When you’re getting ready to move to a new home, things sometimes get weirder and weirder.
And with moving day quickly approaching on Friday, Noah and I are still experiencing some strange dynamics.
Like learning that we’ve been dining on rodent feces for who knows how long.
A couple of months ago, I was watching a very scary, very manly, very intense show. Community or something, I don’t remember.
Suddenly, a little deer mouse ran from under the couch I was lying on and scurried across to the kitchen where he disappeared under the stove.
I wish I could tell you that I didn’t scream like a little girl. I wish I could tell you that I didn’t jump up onto my couch and assume the fetal position. I wish I could tell you that I was as tough as a ninja.
But I won’t. Because, well, I can’t lie.
I also won’t tell you that I did scream like a girl, that I did jump up on my couch, and that I did ninja the entire situation to death.
Because, well, I can’t be blamed for what you deduce on your own.
After everything above did or didn’t happen, I went and dug through my garage boxes for mouse traps that I knew were in there somewhere.

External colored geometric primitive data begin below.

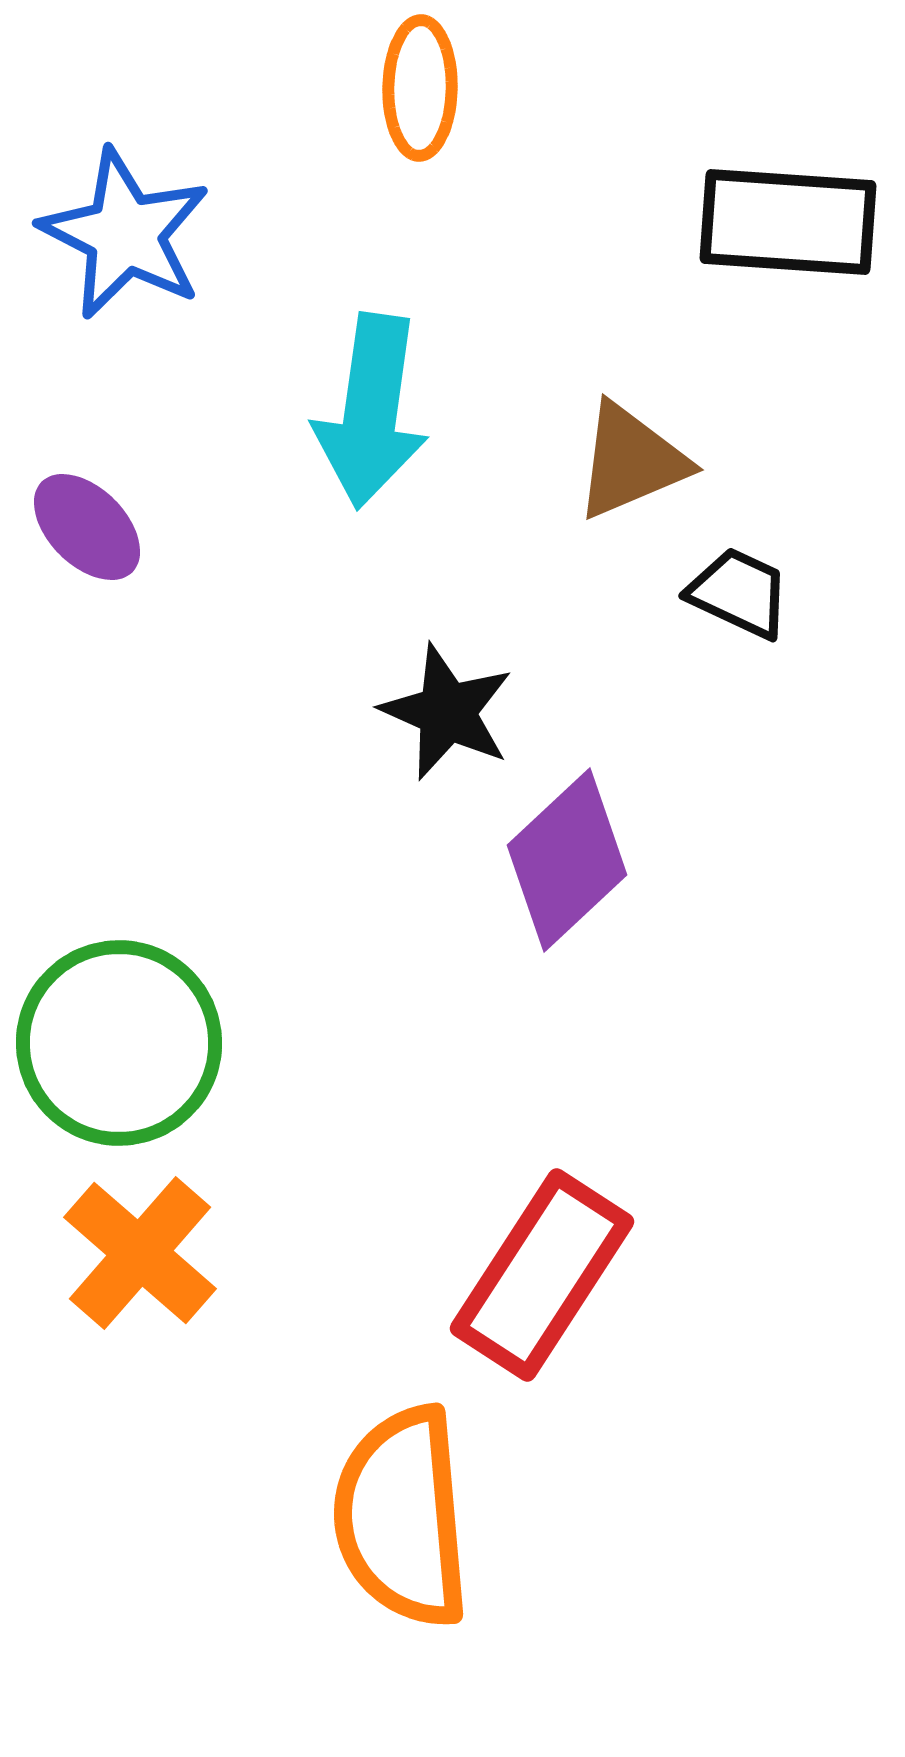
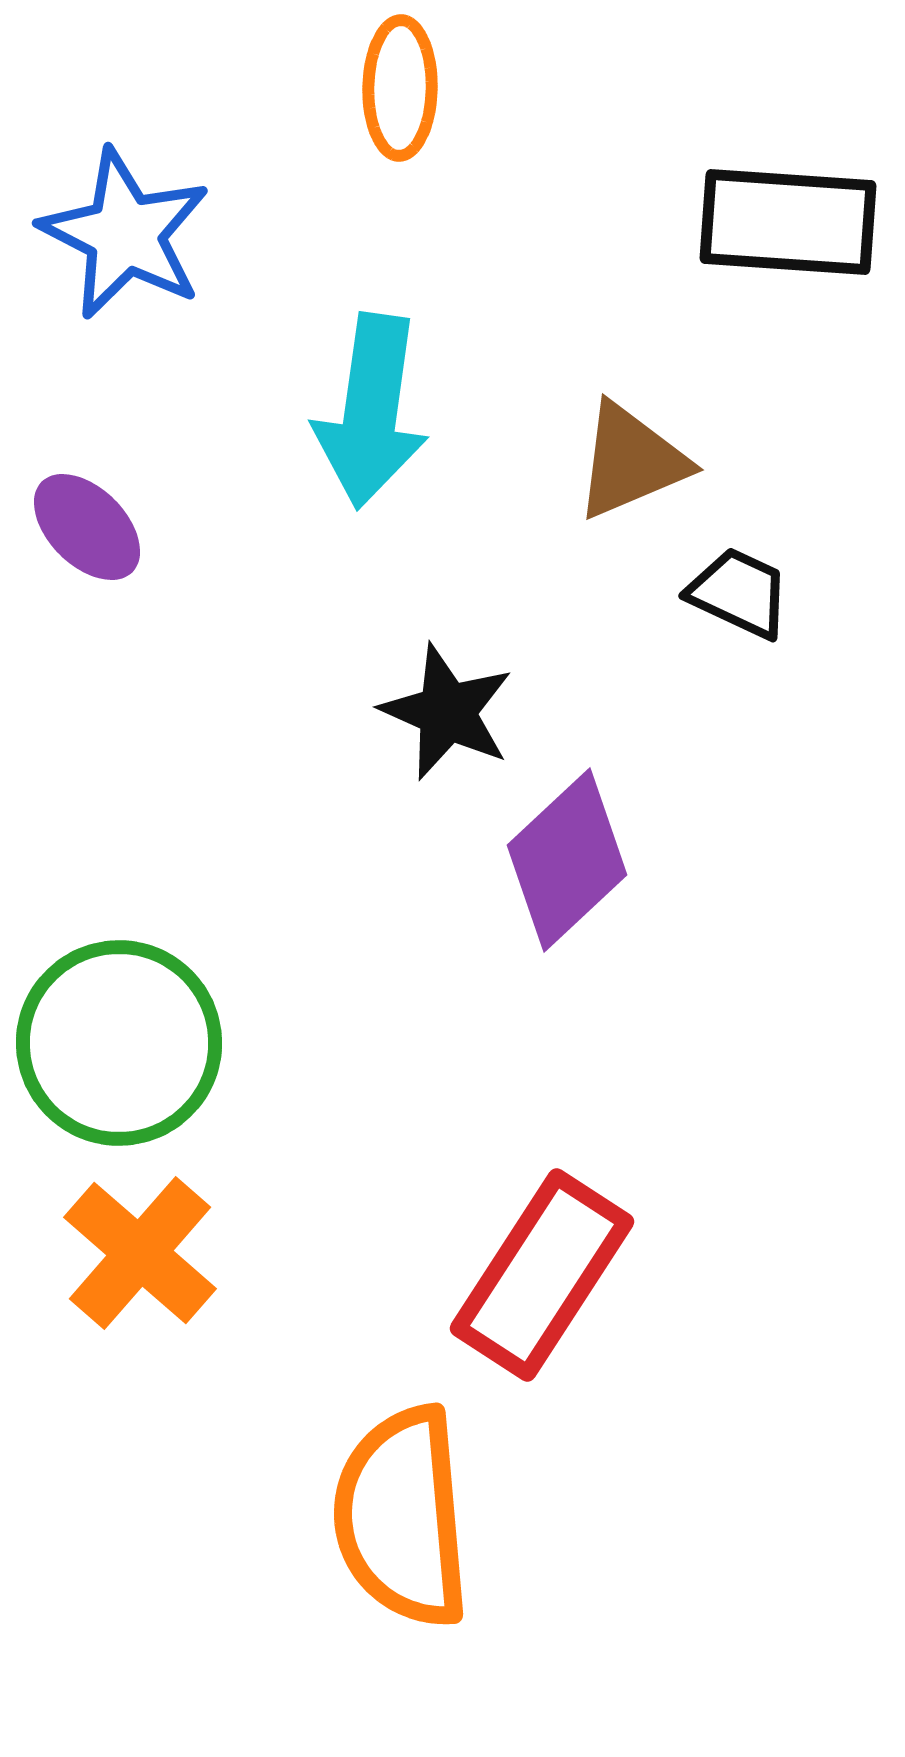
orange ellipse: moved 20 px left
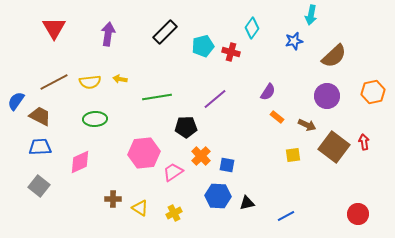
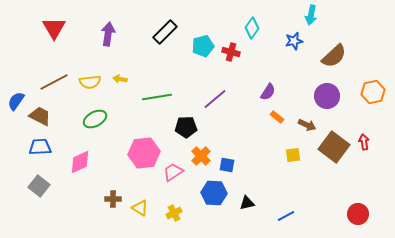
green ellipse: rotated 25 degrees counterclockwise
blue hexagon: moved 4 px left, 3 px up
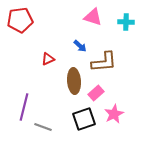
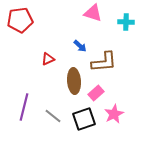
pink triangle: moved 4 px up
gray line: moved 10 px right, 11 px up; rotated 18 degrees clockwise
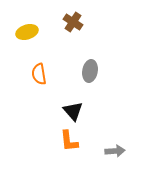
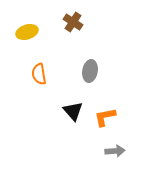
orange L-shape: moved 36 px right, 24 px up; rotated 85 degrees clockwise
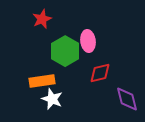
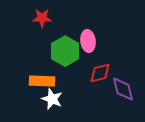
red star: moved 1 px up; rotated 24 degrees clockwise
orange rectangle: rotated 10 degrees clockwise
purple diamond: moved 4 px left, 10 px up
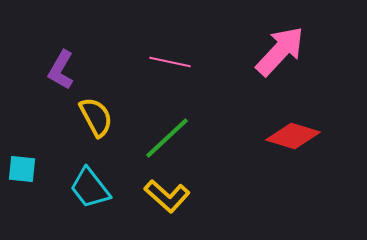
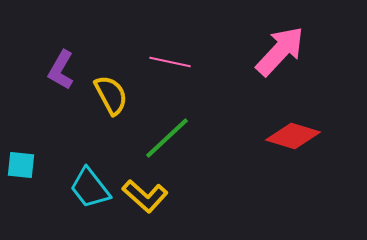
yellow semicircle: moved 15 px right, 22 px up
cyan square: moved 1 px left, 4 px up
yellow L-shape: moved 22 px left
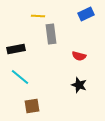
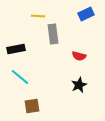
gray rectangle: moved 2 px right
black star: rotated 28 degrees clockwise
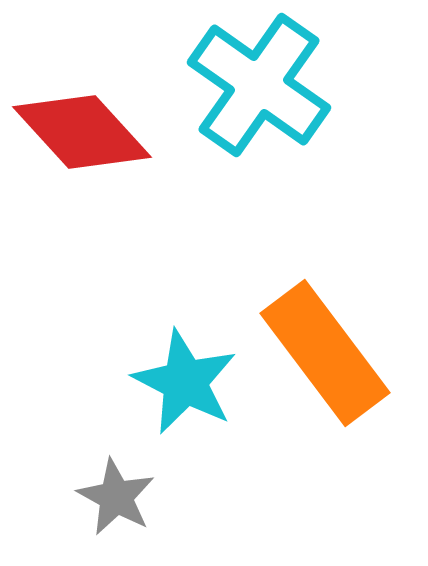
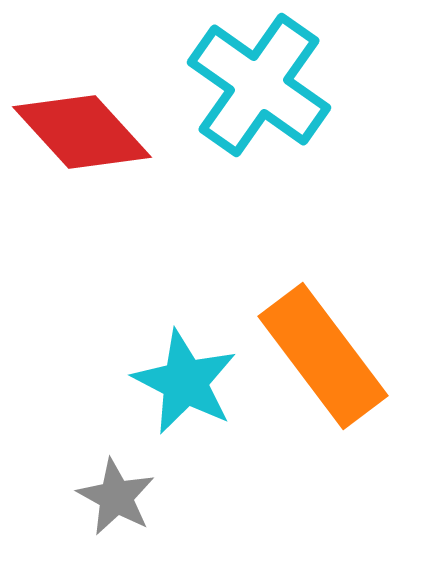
orange rectangle: moved 2 px left, 3 px down
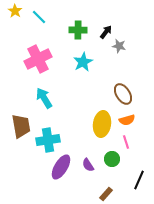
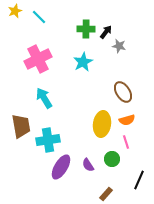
yellow star: rotated 16 degrees clockwise
green cross: moved 8 px right, 1 px up
brown ellipse: moved 2 px up
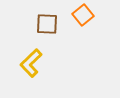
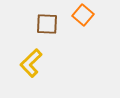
orange square: rotated 10 degrees counterclockwise
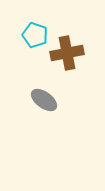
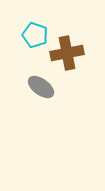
gray ellipse: moved 3 px left, 13 px up
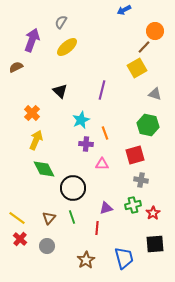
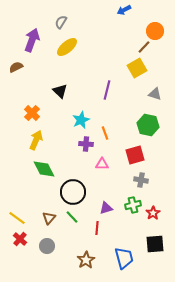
purple line: moved 5 px right
black circle: moved 4 px down
green line: rotated 24 degrees counterclockwise
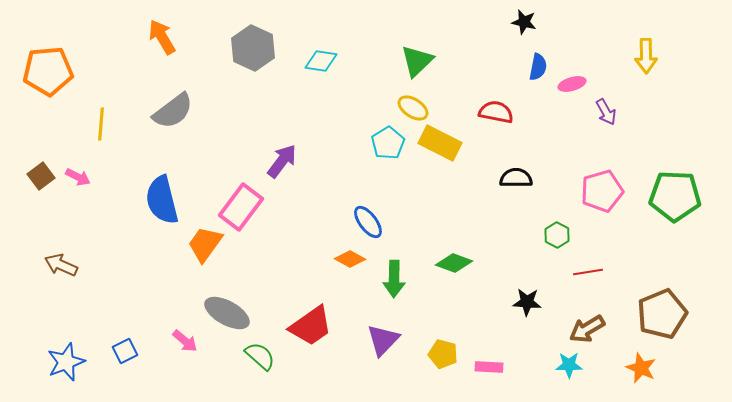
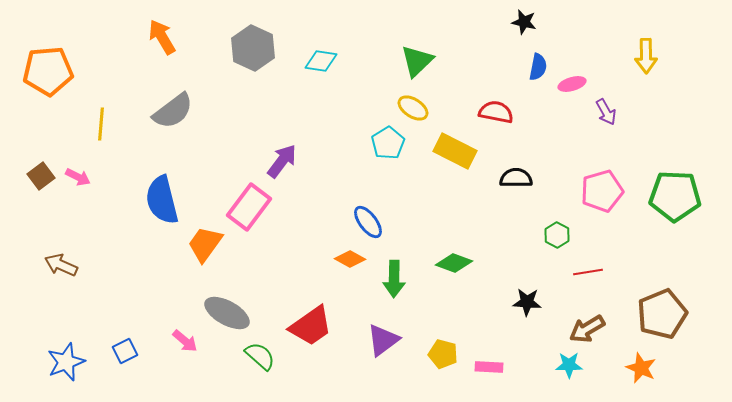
yellow rectangle at (440, 143): moved 15 px right, 8 px down
pink rectangle at (241, 207): moved 8 px right
purple triangle at (383, 340): rotated 9 degrees clockwise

It took me more than an hour, one snapped finger, and a tightly grimaced face to do it, but I loaded the trap that I found with peanut butter, set it next to the stove, and went back to my show.
It took less than 20 minutes. And that mouse was dead.
And then, I felt safe. And cozy. And sound again.
But the next morning I found fresh mouse turds on the floor in front of the stove. And I was like, what the freaking eff?!
And I set another trap. And while I was sleeping that night…
That mouse was dead.
Convinced at this point that there must be an entire mouse colony (or herd, or clan, or whatever they’re called) living under my stove, I went down to my local made in China store and I purchased several glue traps. After all, rodents and my OCD tendencies don’t mix very well.
And, Noah and I set them up together. It was a real father son bonding thing.